The Fed—through extreme, and unprecedented, measures—strains to keep interest rates at all-time lows. Bernanke reports that present circumstances demand that the Fed place its full attention on its full-employment mandate—and that maintaining historically-low interest rates is key to that aim.
(I am sympathetic to the notion that politically-induced uncertainty has much to do with today's lack of job-producing capital investment. That—even though cash is cheap and abundant—until there's clarity, there'll be scant long-term allocation of capital.)

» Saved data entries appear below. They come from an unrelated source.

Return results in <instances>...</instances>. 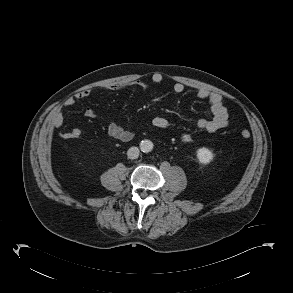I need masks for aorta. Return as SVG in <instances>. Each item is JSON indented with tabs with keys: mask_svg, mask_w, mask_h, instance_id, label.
<instances>
[{
	"mask_svg": "<svg viewBox=\"0 0 293 293\" xmlns=\"http://www.w3.org/2000/svg\"><path fill=\"white\" fill-rule=\"evenodd\" d=\"M140 149L144 153H148L153 149V143L150 140H142L140 142Z\"/></svg>",
	"mask_w": 293,
	"mask_h": 293,
	"instance_id": "762f6f07",
	"label": "aorta"
}]
</instances>
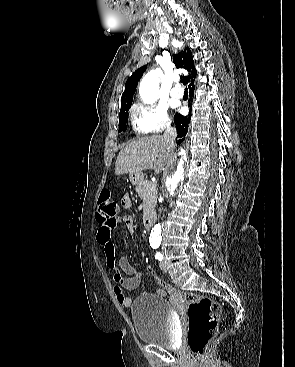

There's this pervasive, and logical, belief that access to low-cost capital ultimately induces job growth. But what happens when, like the present, it's slow to come? What happens when, for whatever reason, companies aren't putting all that capital to work—and hence the Fed pulls out every conceivable stop to keep interest rates at, or (inflation adjusted) below, zero? What happens when that sixty-two year old gent with a million bucks in his 401(k)—who had planned to retire once his 401(k) hit a million bucks, who figured a million bucks would yield him a cool, safe, $40,000 per year, who vividly remembers the two bubbles (tech and real estate) of the past twelve years, and who is understandably ultra-conservative—looks at today's CD and treasury rates? What's he to do when a million dollars today in a 10-year treasury note would yield him a safe, but not cool, $17,000 per year? Do you suppose that he—not willing to buy junk bonds or high-yielding stocks—hangs onto his job? A job that—were he to leave the workforce as originally planned—would have been available to one of the 7.8% (i.e., a little [headline] job growth).
Clearly the Fed has calculated that maintaining low borrowing costs (and inflated asset prices) offers more to the economy than does interest income to seniors. It's a plausible position. But let's not pretend the process doesn't cause a few unintended casualties along the way (Bernanke goes mute on this subject).
As for post-process: The buying down of interest rates—like Cash for Clunkers, Homebuyers Tax Credits, Payroll Tax Holidays and the like—provides, at best, temporary stimulus (and even that's in question). And I suspect that when that party ends, it'll end with a bang—recall sales plunging after expiration of the two aforementioned "stimulus" programs. Although, make no mistake, the pain of auto and home sales coming down off of their artificial boosts would pale in comparison to the impact of the bursting of the mother of all bond market bubbles.